This is a continuation of Schedule four different exams in a $31$-day period with restriction.
If someone can check my attempts below:
A professor has to schedule four different exams in a $31$-day period. No more than one exam can be scheduled in any one day.
(a) In how many ways can he schedule the exams?
Step $1$: Choose the day for exam $1$: $31$ choices
Step $2$: Choose the day for exam $2$: $30$ choices
Step $3$&$4$: Analogous to previous: $29\cdot 28$ choices.
So there are $31\cdot 30 \cdot 29\cdot 28$ ways to schedule the exams.
However, there are $4!$ ways to arrange the exams themselves. So there are $4!\times (31\cdot 30 \cdot 29\cdot 28)$ ways to arrange the exams.
(b) In how many ways can he schedule the exams if there should be at least three days off between any two finals?
Consider the complement where there are either $0,1$ or $2$ days between any two finals.
Case $1$: $0$ days between any two finals
This would mean the tests are on consecutive days. Consider $E_1 E_2 E_3 E_4$ as one unit. There are $8$ choices to place the exams.
(I drew $31$ spaces for the exams and put slashes after every $4$ spaces.)
Case $2$: $1$ days between any two finals
There are $5$ choices to place the exams.
(Using the $31$ spaces for the exams, I put slashes after every $6$ spaces)
Case $3$: $2$ days between any two finals
Using same approach in previous cases, there are $3$ choices of placing the exams.

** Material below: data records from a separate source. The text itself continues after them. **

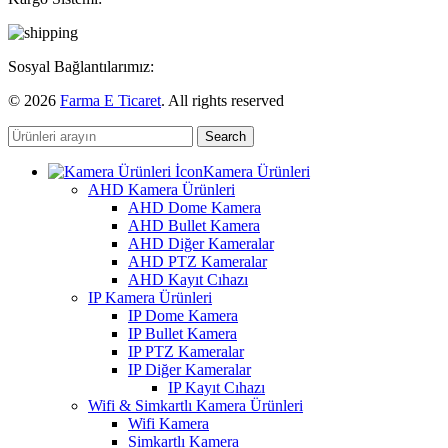
Sosyal Bağlantılarımız:
© 2026
Farma E Ticaret
. All rights reserved
Search
Kamera Ürünleri
AHD Kamera Ürünleri
AHD Dome Kamera
AHD Bullet Kamera
AHD Diğer Kameralar
AHD PTZ Kameralar
AHD Kayıt Cıhazı
IP Kamera Ürünleri
IP Dome Kamera
IP Bullet Kamera
IP PTZ Kameralar
IP Diğer Kameralar
IP Kayıt Cıhazı
Wifi & Simkartlı Kamera Ürünleri
Wifi Kamera
Simkartlı Kamera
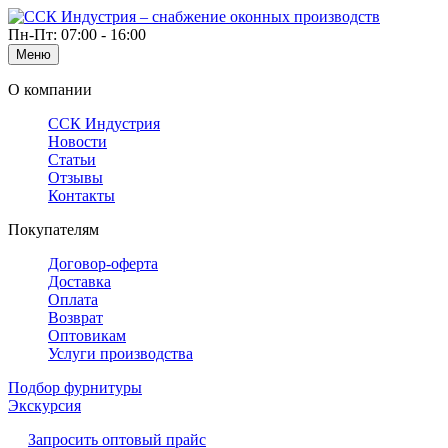
Пн-Пт: 07:00 - 16:00
Меню
О компании
ССК Индустрия
Новости
Статьи
Отзывы
Контакты
Покупателям
Договор-оферта
Доставка
Оплата
Возврат
Оптовикам
Услуги производства
Подбор фурнитуры
Экскурсия
Запросить оптовый прайс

Considering there are $4!$ ways to arrange the exams themselves. There are $4!\times (8+5+3)=384$ ways to schedule the exams. (BAD CASES)

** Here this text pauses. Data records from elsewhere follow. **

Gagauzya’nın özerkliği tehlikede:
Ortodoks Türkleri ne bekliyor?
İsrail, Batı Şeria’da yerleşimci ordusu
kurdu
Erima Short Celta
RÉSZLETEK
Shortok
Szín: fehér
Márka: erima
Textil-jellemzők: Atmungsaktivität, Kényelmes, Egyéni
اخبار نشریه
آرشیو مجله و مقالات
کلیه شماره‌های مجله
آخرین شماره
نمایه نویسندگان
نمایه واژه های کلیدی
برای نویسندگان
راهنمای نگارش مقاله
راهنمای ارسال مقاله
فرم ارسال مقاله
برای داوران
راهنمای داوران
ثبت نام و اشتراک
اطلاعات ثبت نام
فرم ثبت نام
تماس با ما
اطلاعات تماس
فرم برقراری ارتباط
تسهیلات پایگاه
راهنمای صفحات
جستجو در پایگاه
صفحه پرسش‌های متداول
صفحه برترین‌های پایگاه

So, there are $4!\times (31\cdot 30\cdot 29\cdot 28) - 384$ way to schedule the exams such that there are at least three days between any two finals.
Note: I am not sure this attempt is correct. This is how I understood it.
For (b): There are $4$ black days $\bullet$, then $9$ compulsory white days $\circ$, and $18$ optional white days $\circ$. The black days and the optional white days can be arranged in ${18+4\choose 4}$ ways. For each such arrangement insert three compulsory white days immediately after each of the three first black days in order to obtain an admissible sequence. Finally attribute a particular exam to each of the black days. It follows that there are $${22\choose4}\cdot 4!=175\,560$$ admissible schedules.